Please filter the entries for the word "last" and copy every line that has it.

[Records supplied]

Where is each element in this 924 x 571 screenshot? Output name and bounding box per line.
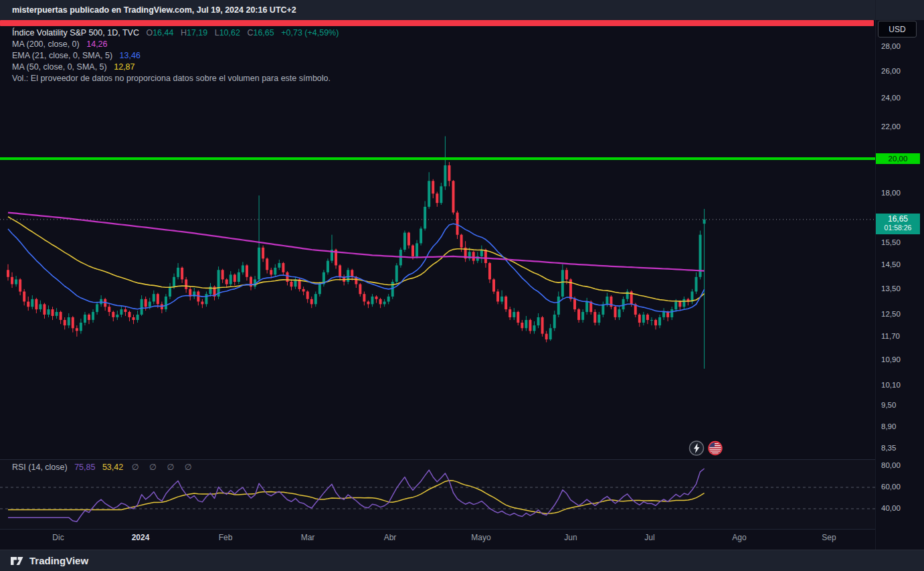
last-price-value: 16,65 bbox=[876, 215, 920, 224]
price-tick-label: 8,90 bbox=[881, 422, 896, 430]
price-tick-label: 10,90 bbox=[881, 355, 901, 363]
time-tick-label: Jun bbox=[564, 533, 577, 542]
footer-bar: TradingView bbox=[0, 550, 924, 571]
high-value: 17,19 bbox=[187, 28, 207, 37]
indicator-row-ema21[interactable]: EMA (21, close, 0, SMA, 5) 13,46 bbox=[12, 50, 339, 62]
tradingview-published-chart: misterpuertas publicado en TradingView.c… bbox=[0, 0, 924, 571]
time-tick-label: Jul bbox=[644, 533, 654, 542]
ma200-value: 14,26 bbox=[86, 39, 107, 49]
last-price-label: 16,65 01:58:26 bbox=[876, 214, 920, 234]
time-tick-label: Mar bbox=[301, 533, 315, 542]
volume-note: Vol.: El proveedor de datos no proporcio… bbox=[12, 73, 339, 84]
price-tick-label: 28,00 bbox=[881, 42, 901, 50]
time-tick-label: Feb bbox=[219, 533, 233, 542]
price-tick-label: 9,50 bbox=[881, 401, 896, 409]
low-label: L bbox=[215, 28, 219, 37]
price-tick-label: 10,10 bbox=[881, 381, 901, 389]
ema21-value: 13,46 bbox=[120, 51, 141, 60]
rsi-tick-label: 40,00 bbox=[881, 504, 901, 512]
price-scale[interactable]: USD 20,00 16,65 01:58:26 28,0026,0024,00… bbox=[875, 0, 924, 571]
low-value: 10,62 bbox=[219, 28, 240, 37]
price-tick-label: 14,50 bbox=[881, 260, 901, 268]
close-value: 16,65 bbox=[253, 28, 274, 37]
bar-countdown: 01:58:26 bbox=[876, 224, 920, 232]
tradingview-logo-icon[interactable] bbox=[9, 554, 24, 568]
time-tick-label: Sep bbox=[822, 533, 836, 542]
us-flag-badge-icon bbox=[709, 442, 722, 455]
price-tick-label: 15,50 bbox=[881, 238, 901, 246]
rsi-tick-label: 80,00 bbox=[881, 461, 901, 469]
price-tick-label: 18,00 bbox=[881, 189, 901, 197]
time-tick-label: Mayo bbox=[471, 533, 490, 542]
indicator-row-ma50[interactable]: MA (50, close, 0, SMA, 5) 12,87 bbox=[12, 62, 339, 73]
open-value: 16,44 bbox=[153, 28, 173, 37]
change-value: +0,73 (+4,59%) bbox=[281, 28, 339, 37]
high-label: H bbox=[181, 28, 187, 37]
price-tick-label: 12,50 bbox=[881, 310, 901, 318]
main-chart-pane[interactable] bbox=[0, 26, 875, 459]
ma50-value: 12,87 bbox=[114, 62, 134, 72]
symbol-row[interactable]: Índice Volatility S&P 500, 1D, TVC O16,4… bbox=[12, 27, 339, 39]
symbol-title[interactable]: Índice Volatility S&P 500, 1D, TVC bbox=[12, 28, 139, 37]
ma200-label: MA (200, close, 0) bbox=[12, 39, 80, 49]
pane-divider[interactable] bbox=[0, 459, 875, 460]
indicator-row-ma200[interactable]: MA (200, close, 0) 14,26 bbox=[12, 39, 339, 50]
ema21-label: EMA (21, close, 0, SMA, 5) bbox=[12, 51, 112, 60]
rsi-legend[interactable]: RSI (14, close) 75,85 53,42 ∅ ∅ ∅ ∅ bbox=[12, 462, 196, 472]
price-tick-label: 13,50 bbox=[881, 284, 901, 293]
price-tick-label: 24,00 bbox=[881, 94, 901, 102]
time-tick-label: Ago bbox=[732, 533, 746, 542]
price-tick-label: 11,70 bbox=[881, 332, 900, 340]
tradingview-wordmark[interactable]: TradingView bbox=[29, 555, 88, 566]
time-tick-label: Dic bbox=[52, 533, 64, 542]
lightning-badge-icon bbox=[690, 441, 704, 455]
level-price-label: 20,00 bbox=[876, 153, 920, 164]
time-tick-label: Abr bbox=[384, 533, 397, 542]
price-tick-label: 26,00 bbox=[881, 67, 901, 75]
ma50-label: MA (50, close, 0, SMA, 5) bbox=[12, 62, 107, 72]
rsi-label: RSI (14, close) bbox=[12, 463, 68, 472]
open-label: O bbox=[146, 28, 153, 37]
chart-badges bbox=[688, 439, 728, 457]
price-tick-label: 22,00 bbox=[881, 123, 901, 131]
rsi-empty-values: ∅ ∅ ∅ ∅ bbox=[132, 463, 196, 472]
rsi-ma-value: 53,42 bbox=[102, 463, 123, 472]
rsi-value: 75,85 bbox=[74, 463, 95, 472]
rsi-tick-label: 60,00 bbox=[881, 483, 901, 491]
time-tick-label: 2024 bbox=[132, 533, 150, 542]
currency-button[interactable]: USD bbox=[878, 21, 917, 37]
price-tick-label: 8,35 bbox=[881, 444, 896, 452]
chart-legend: Índice Volatility S&P 500, 1D, TVC O16,4… bbox=[12, 27, 339, 84]
time-axis[interactable]: Dic2024FebMarAbrMayoJunJulAgoSep bbox=[0, 529, 875, 549]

[/Records supplied]

**Output below**
last-price-value: 16,65 bbox=[876, 215, 920, 224]
last-price-label: 16,65 01:58:26 bbox=[876, 214, 920, 234]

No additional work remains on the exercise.